YOUR OBJECTIVE
Could the data below please be reproduced word for word, without the pictures?
______
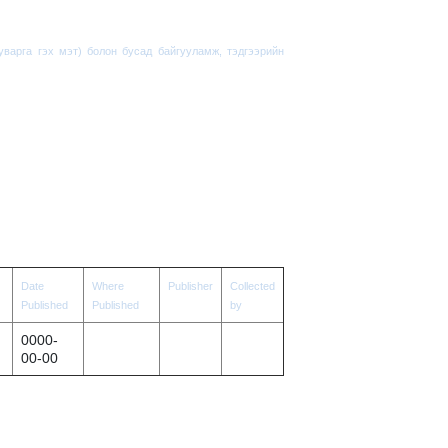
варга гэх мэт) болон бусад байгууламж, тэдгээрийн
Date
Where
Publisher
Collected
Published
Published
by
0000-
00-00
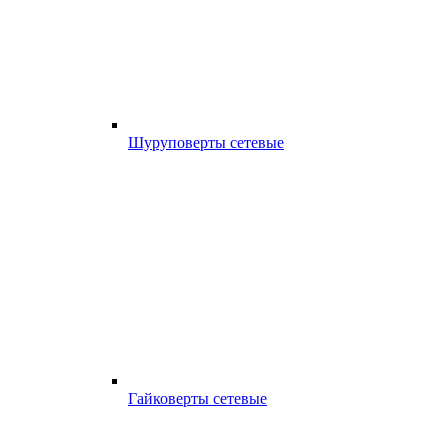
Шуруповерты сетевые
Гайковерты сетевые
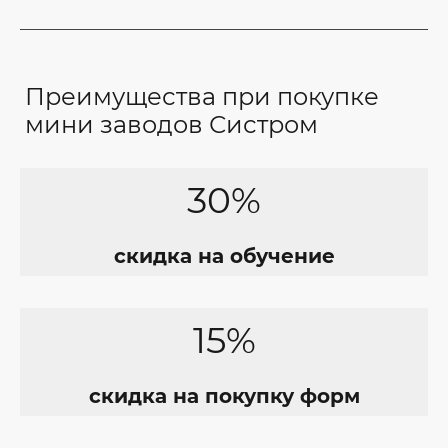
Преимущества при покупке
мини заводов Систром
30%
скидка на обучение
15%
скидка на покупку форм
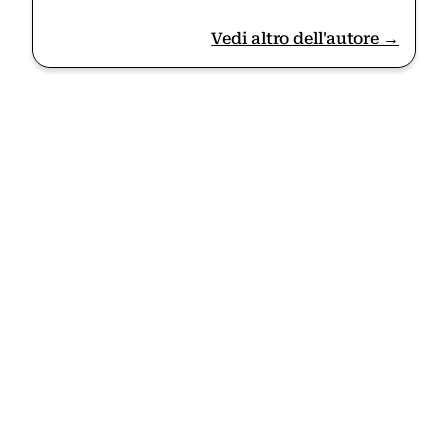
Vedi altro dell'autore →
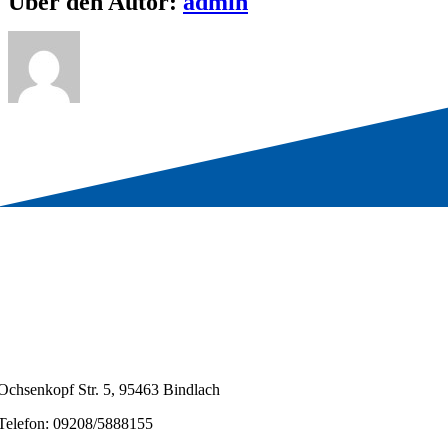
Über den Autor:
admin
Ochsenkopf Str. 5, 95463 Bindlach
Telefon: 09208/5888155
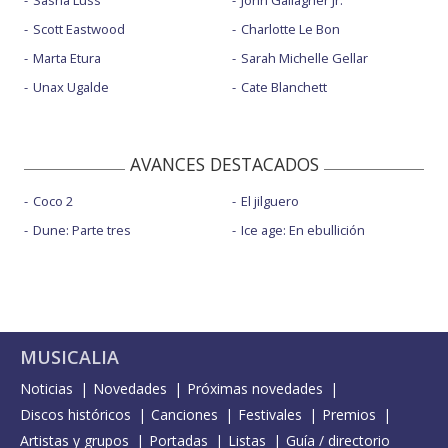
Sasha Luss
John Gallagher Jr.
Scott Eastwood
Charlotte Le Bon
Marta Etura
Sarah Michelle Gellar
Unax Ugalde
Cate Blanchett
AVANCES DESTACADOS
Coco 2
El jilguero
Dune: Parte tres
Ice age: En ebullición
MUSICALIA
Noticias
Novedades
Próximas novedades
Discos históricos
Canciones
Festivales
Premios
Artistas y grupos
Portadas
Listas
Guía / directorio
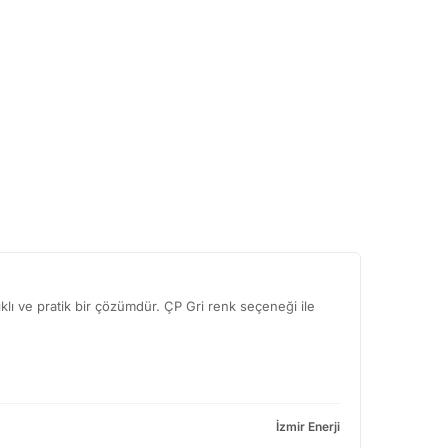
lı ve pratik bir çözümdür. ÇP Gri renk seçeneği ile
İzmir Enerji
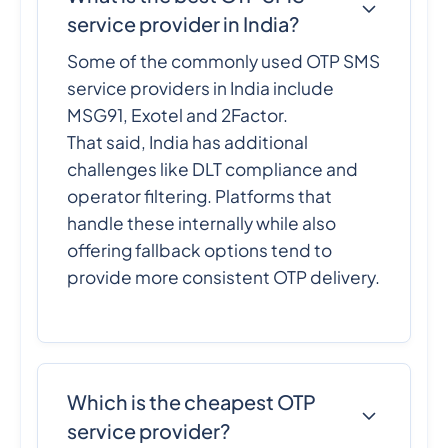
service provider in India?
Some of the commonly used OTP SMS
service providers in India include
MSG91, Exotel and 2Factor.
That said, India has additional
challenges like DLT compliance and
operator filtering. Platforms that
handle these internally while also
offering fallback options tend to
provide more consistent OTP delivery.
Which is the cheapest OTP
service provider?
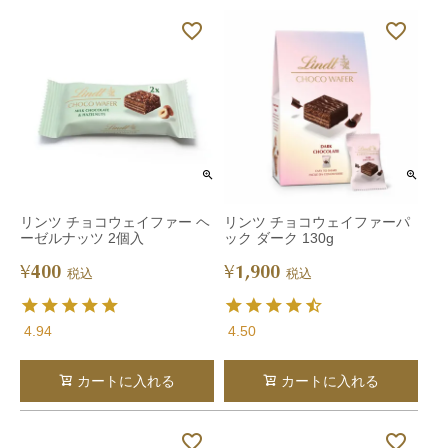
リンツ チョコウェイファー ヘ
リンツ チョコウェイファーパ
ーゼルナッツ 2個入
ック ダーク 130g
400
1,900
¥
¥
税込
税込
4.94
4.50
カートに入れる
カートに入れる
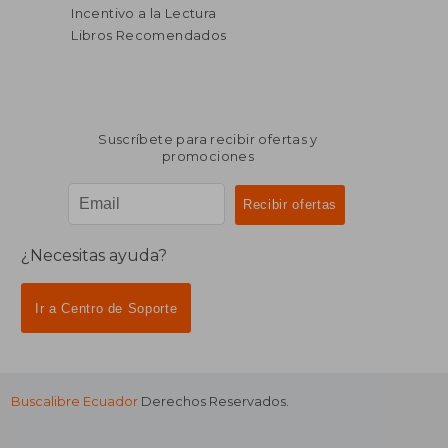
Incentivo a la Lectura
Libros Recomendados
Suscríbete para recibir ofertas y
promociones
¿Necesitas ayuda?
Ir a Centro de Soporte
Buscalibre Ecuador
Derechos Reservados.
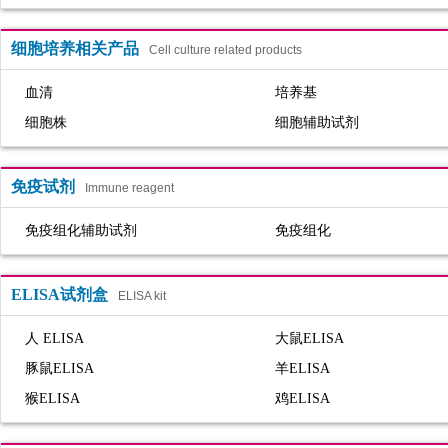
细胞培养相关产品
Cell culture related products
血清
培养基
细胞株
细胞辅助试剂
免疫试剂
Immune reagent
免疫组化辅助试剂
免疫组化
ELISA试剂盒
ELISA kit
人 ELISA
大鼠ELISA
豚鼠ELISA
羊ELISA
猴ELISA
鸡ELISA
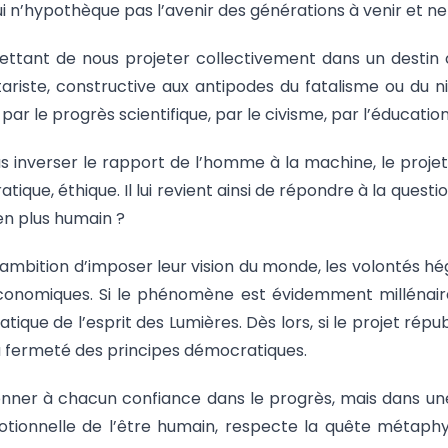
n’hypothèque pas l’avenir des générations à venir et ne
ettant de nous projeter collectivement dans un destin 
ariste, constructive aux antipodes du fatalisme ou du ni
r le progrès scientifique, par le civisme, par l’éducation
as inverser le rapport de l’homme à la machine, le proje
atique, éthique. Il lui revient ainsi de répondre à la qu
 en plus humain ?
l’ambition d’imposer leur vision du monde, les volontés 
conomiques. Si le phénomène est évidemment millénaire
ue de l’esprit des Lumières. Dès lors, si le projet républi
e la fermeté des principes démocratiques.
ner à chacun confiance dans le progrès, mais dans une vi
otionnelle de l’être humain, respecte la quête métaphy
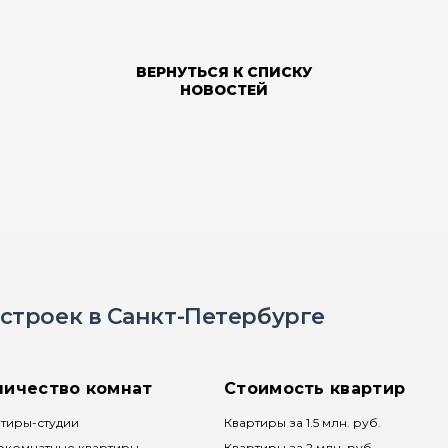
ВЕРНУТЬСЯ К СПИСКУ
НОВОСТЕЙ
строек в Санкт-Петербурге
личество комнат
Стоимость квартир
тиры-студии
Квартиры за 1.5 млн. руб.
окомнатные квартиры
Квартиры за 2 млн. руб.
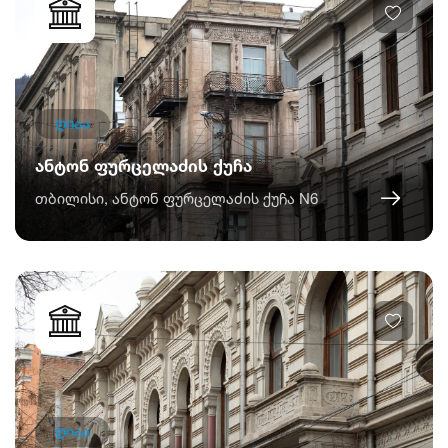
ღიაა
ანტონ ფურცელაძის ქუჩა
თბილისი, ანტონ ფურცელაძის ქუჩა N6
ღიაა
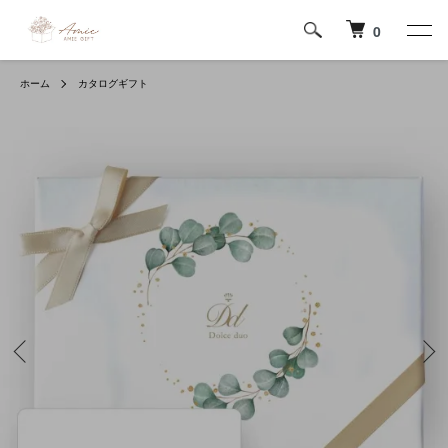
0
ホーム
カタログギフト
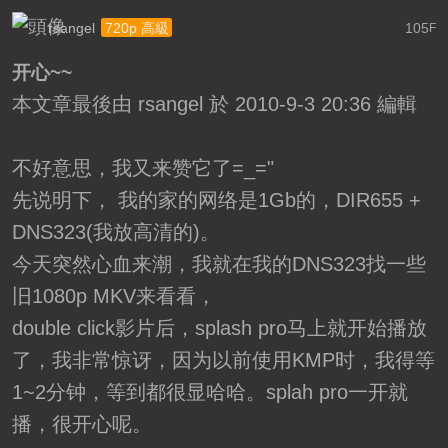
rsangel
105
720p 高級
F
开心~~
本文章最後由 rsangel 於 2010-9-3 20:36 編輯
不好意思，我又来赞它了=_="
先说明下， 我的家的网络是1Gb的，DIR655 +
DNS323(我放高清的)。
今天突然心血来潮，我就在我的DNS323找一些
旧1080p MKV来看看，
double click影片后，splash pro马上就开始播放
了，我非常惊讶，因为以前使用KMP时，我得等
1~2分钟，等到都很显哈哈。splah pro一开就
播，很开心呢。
______
PROBLEM SOLUTION
варга гэх мэт) болон бусад байгууламж, тэдгээрийн
Date
Where
Publisher
Collected
Published
Published
by
0000-
00-00
Шуруповерты сетевые
Гайковерты сетевые
Преимущества при покупке
мини заводов Систром
30%
скидка на обучение
15%
скидка на покупку форм
Vedi altro dell'autore →
Über den Autor:
admin
Ochsenkopf Str. 5, 95463 Bindlach
Telefon: 09208/5888155
Sasha Luss
John Gallagher Jr.
Scott Eastwood
Charlotte Le Bon
Marta Etura
Sarah Michelle Gellar
Unax Ugalde
Cate Blanchett
AVANCES DESTACADOS
Coco 2
El jilguero
Dune: Parte tres
Ice age: En ebullición
MUSICALIA
Noticias
Novedades
Próximas novedades
Discos históricos
Canciones
Festivales
Premios
Artistas y grupos
Portadas
Listas
Guía / directorio
lı ve pratik bir çözümdür. ÇP Gri renk seçeneği ile
İzmir Enerji
service provider in India?
Some of the commonly used OTP SMS
service providers in India include
MSG91, Exotel and 2Factor.
That said, India has additional
challenges like DLT compliance and
operator filtering. Platforms that
handle these internally while also
offering fallback options tend to
provide more consistent OTP delivery.
Which is the cheapest OTP
service provider?
リンツ チョコウェイファー ヘ
リンツ チョコウェイファーパ
ーゼルナッツ 2個入
ック ダーク 130g
400
1,900
¥
¥
税込
税込
4.94
4.50
カートに入れる
カートに入れる
Incentivo a la Lectura
Libros Recomendados
Suscríbete para recibir ofertas y
promociones
¿Necesitas ayuda?
Ir a Centro de Soporte
Buscalibre Ecuador
Derechos Reservados.
细胞培养相关产品
Cell culture related products
血清
培养基
细胞株
细胞辅助试剂
免疫试剂
Immune reagent
免疫组化辅助试剂
免疫组化
ELISA试剂盒
ELISA kit
人 ELISA
大鼠ELISA
豚鼠ELISA
羊ELISA
猴ELISA
鸡ELISA
n’hypothèque pas l’avenir des générations à venir et ne
ettant de nous projeter collectivement dans un destin 
ariste, constructive aux antipodes du fatalisme ou du ni
r le progrès scientifique, par le civisme, par l’éducation
as inverser le rapport de l’homme à la machine, le proje
atique, éthique. Il lui revient ainsi de répondre à la qu
 en plus humain ?
l’ambition d’imposer leur vision du monde, les volontés 
conomiques. Si le phénomène est évidemment millénaire
ue de l’esprit des Lumières. Dès lors, si le projet républi
e la fermeté des principes démocratiques.
ner à chacun confiance dans le progrès, mais dans une vi
otionnelle de l’être humain, respecte la quête métaphy
ВЕРНУТЬСЯ К СПИСКУ
НОВОСТЕЙ
строек в Санкт-Петербурге
личество комнат
Стоимость квартир
тиры-студии
Квартиры за 1.5 млн. руб.
окомнатные квартиры
Квартиры за 2 млн. руб.
ღიაა
ანტონ ფურცელაძის ქუჩა
თბილისი, ანტონ ფურცელაძის ქუჩა N6
ღიაა
0
ホーム
カタログギフト
rsangel
105
720p 高級
F
开心~~
本文章最後由 rsangel 於 2010-9-3 20:36 編輯
不好意思，我又来赞它了=_="
先说明下， 我的家的网络是1Gb的，DIR655 +
DNS323(我放高清的)。
今天突然心血来潮，我就在我的DNS323找一些
旧1080p MKV来看看，
double click影片后，splash pro马上就开始播放
了，我非常惊讶，因为以前使用KMP时，我得等
1~2分钟，等到都很显哈哈。splah pro一开就
播，很开心呢。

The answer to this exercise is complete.